Do Harper’s choices fit with your vision of Canada?

The Harper Government has a history of making ideologically-driven decisions which tend to favour multinational corporations over Canadians. The omnibus crime bill, which mandates harsher penalties for almost all offences at a time when the crime rate in Canada is actually decreasing, is among the Conservatives’ more expensive and impractical priorities. This bill commits $19 billion of taxpayer money to greatly expanding our prison system, and downloads much of the costs onto the provinces. With governments running steep deficits, this is not only largely unnecessary, but fiscally unsustainable.

Government spending on pet projects does not end there. Another $30 billion is to be spent on F-35 jet fighters.
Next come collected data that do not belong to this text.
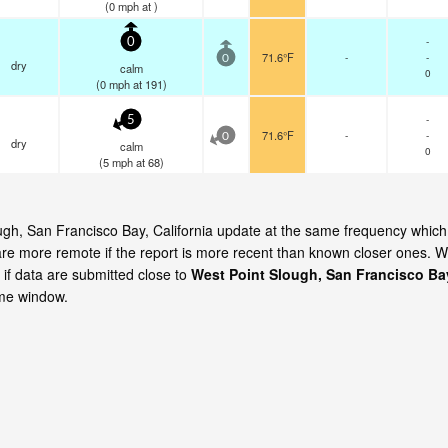
(
0
mph
at )
-
0
71.6°F
-
-
0
dry
calm
0
(
0
mph
at 191)
-
5
71.6°F
-
-
0
dry
calm
0
(
5
mph
at 68)
ough, San Francisco Bay, California update at the same frequency which
are more remote if the report is more recent than known closer ones. 
 if data are submitted close to
West Point Slough, San Francisco Ba
ime window.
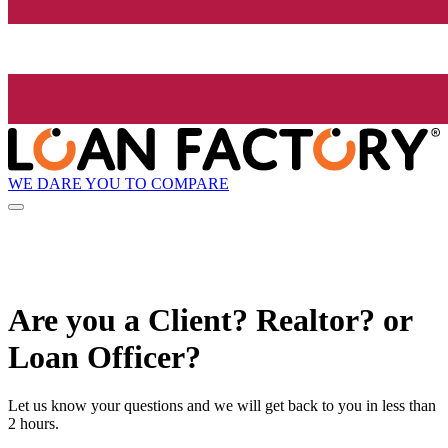
WE DARE YOU TO COMPARE
Are you a Client? Realtor? or
Loan Officer?
Let us know your questions and we will get back to you in less than
2 hours.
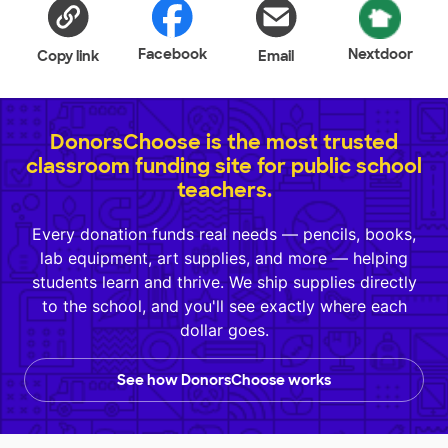
Facebook
Nextdoor
Copy link
Email
DonorsChoose is the most trusted
classroom funding site for public school
teachers.
Every donation funds real needs — pencils, books,
lab equipment, art supplies, and more — helping
students learn and thrive. We ship supplies directly
to the school, and you'll see exactly where each
dollar goes.
See how DonorsChoose works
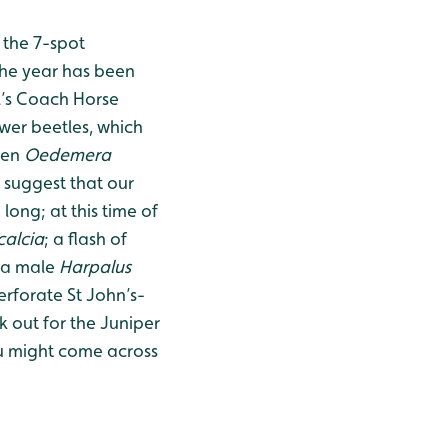
 the 7-spot
the year has been
l’s Coach Horse
ower beetles, which
een
Oedemera
 suggest that our
long; at this time of
calcia
; a flash of
 a male
Harpalus
rforate St John’s-
k out for the Juniper
u might come across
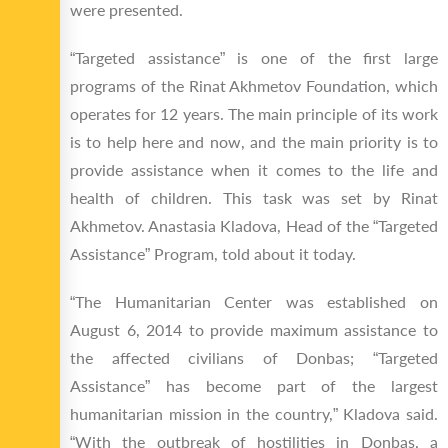
were presented.
“Targeted assistance” is one of the first large
programs of the Rinat Akhmetov Foundation, which
operates for 12 years. The main principle of its work
is to help here and now, and the main priority is to
provide assistance when it comes to the life and
health of children. This task was set by Rinat
Akhmetov. Anastasia Kladova, Head of the “Targeted
Assistance” Program, told about it today.
“The Humanitarian Center was established on
August 6, 2014 to provide maximum assistance to
the affected civilians of Donbas; “Targeted
Assistance” has become part of the largest
humanitarian mission in the country,” Kladova said.
“With the outbreak of hostilities in Donbas, a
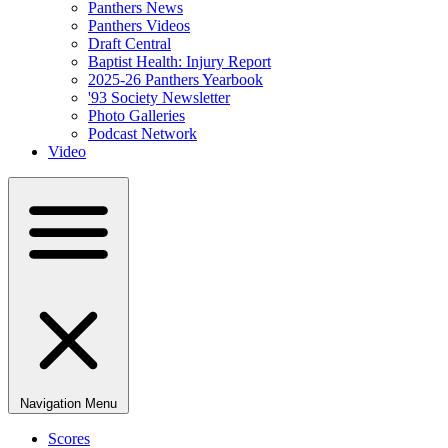
Panthers News
Panthers Videos
Draft Central
Baptist Health: Injury Report
2025-26 Panthers Yearbook
'93 Society Newsletter
Photo Galleries
Podcast Network
Video
Navigation Menu
Scores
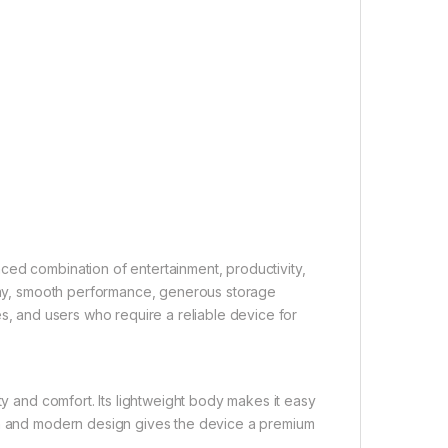
ced combination of entertainment, productivity,
splay, smooth performance, generous storage
ilies, and users who require a reliable device for
ty and comfort. Its lightweight body makes it easy
ean and modern design gives the device a premium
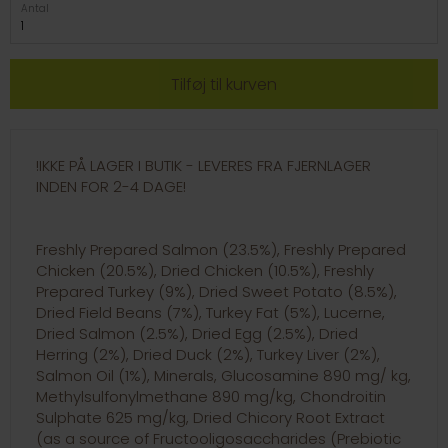
Antal
!IKKE PÅ LAGER I BUTIK - LEVERES FRA FJERNLAGER
INDEN FOR 2-4 DAGE!
Freshly Prepared Salmon (23.5%), Freshly Prepared
Chicken (20.5%), Dried Chicken (10.5%), Freshly
Prepared Turkey (9%), Dried Sweet Potato (8.5%),
Dried Field Beans (7%), Turkey Fat (5%), Lucerne,
Dried Salmon (2.5%), Dried Egg (2.5%), Dried
Herring (2%), Dried Duck (2%), Turkey Liver (2%),
Salmon Oil (1%), Minerals, Glucosamine 890 mg/ kg,
Methylsulfonylmethane 890 mg/kg, Chondroitin
Sulphate 625 mg/kg, Dried Chicory Root Extract
(as a source of Fructooligosaccharides (Prebiotic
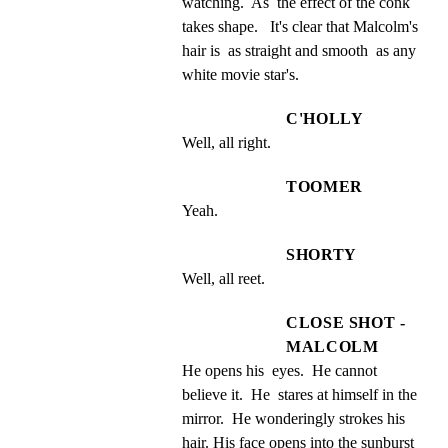
watching.  As  the effect of the conk 
takes shape.   It's clear that Malcolm's 
hair is  as straight and smooth  as any 
white movie star's.
C'HOLLY
Well, all right.
TOOMER
Yeah.
SHORTY
Well, all reet.
CLOSE SHOT -
MALCOLM
He opens his  eyes.  He cannot 
believe it.  He  stares at himself in the  
mirror.  He wonderingly strokes his  
hair. His face opens into the sunburst 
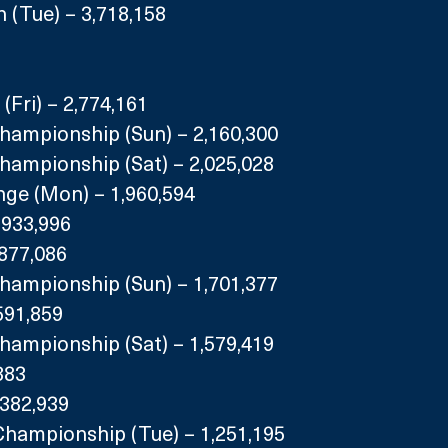
 (Tue) – 3,718,158
(Fri) – 2,774,161
Championship (Sun) – 2,160,300
hampionship (Sat) – 2,025,028
enge (Mon) – 1,960,594
,933,996
,877,086
Championship (Sun) – 1,701,377
591,859
hampionship (Sat) – 1,579,419
883
,382,939
Championship (Tue) – 1,251,195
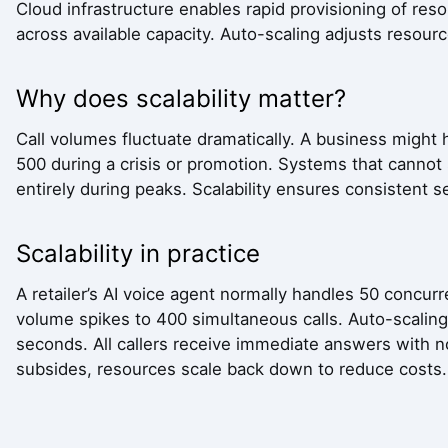
Cloud infrastructure enables rapid provisioning of reso
across available capacity. Auto-scaling adjusts resou
Why does scalability matter?
Call volumes fluctuate dramatically. A business might 
500 during a crisis or promotion. Systems that cannot s
entirely during peaks. Scalability ensures consistent 
Scalability in practice
A retailer’s AI voice agent normally handles 50 concur
volume spikes to 400 simultaneous calls. Auto-scaling 
seconds. All callers receive immediate answers with n
subsides, resources scale back down to reduce costs.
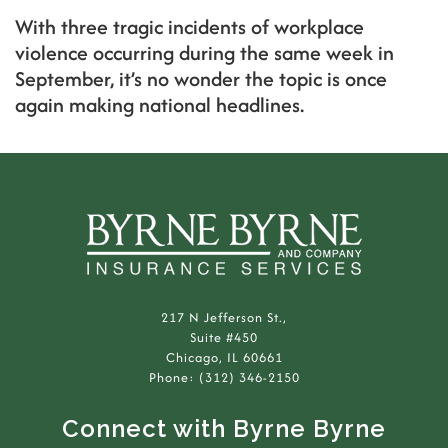
With three tragic incidents of workplace
violence occurring during the same week in
September, it’s no wonder the topic is once
again making national headlines.
217 N Jefferson St.,
Suite #450
Chicago, IL 60661
Phone: (312) 346-2150
Connect with Byrne Byrne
Billions more on foreign military bases. Who is footing the bill for all this? Don’t expect Harper to ask the country’s largest, most profitable corporations for their fair share. The answer, of course, is you. The Harper Government will move the tax burden onto the middle class and Canada’s 2.5 million small businesses in order to pay for these ideological projects. In fact the shift has already begun; the HST helped launch a new era of increased taxes on consumers and families. As the most profitable corporations continue to receive billions in tax handouts, the middle class and small businesses are forced to bear the tax burden.

But tax increases alone will not provide enough money for these ideological priorities. The government has manufactured a crisis in Old Age Security, which they claim will not be able to support Canada’s aging population soon. Despite millions of aging workers and low income seniors who depend on OAS to stay out of poverty, the government has suggested increasing the age of eligibility from 65 to 67. Harper’s claim that the program is unsustainable is contradicted by the government’s own budget watchdog, whose report says it is affordable and fiscally sustainable over the long term. But by cutting OAS and taking money away from Canada’s seniors, Harper will have more to pay for pet projects.

In this way, many think Stephen Harper is purposely crippling the federal government’s future fiscal capacity to engage positively in many sectors of society. By shifting traditional government responsibilities onto the private sector, Harper will achieve his long-term goal of smaller government. For example, after the omnibus crime bill greatly expands our prison system to the point of unaffordability, the Conservatives will claim that we can no longer pay for it – and prisons need to be privatized. The cost will be that most of the public services we rely on will be at the mercy of profit. Health care, education, infrastructure, environmental protection, and many public services we value will be reduced dramatically because large corporations are to be taxed at less than half the rate of taxation in the U.S.

Stephen Harper will use the 2012 budget to steer Canada in a new direction. When we consider the budget we must look at the big picture. We have to remain vigilant to ensure that the government itself – and programs Canadians rely on – is not put in jeopardy over the long term. Budgets are opportunities for governments to lay out a plan to improve the future quality of life for all Canadians. It should not serve as an ideological playground for Harper’s Conservative agenda to sabotage Canada’s seniors, children and grandchildren.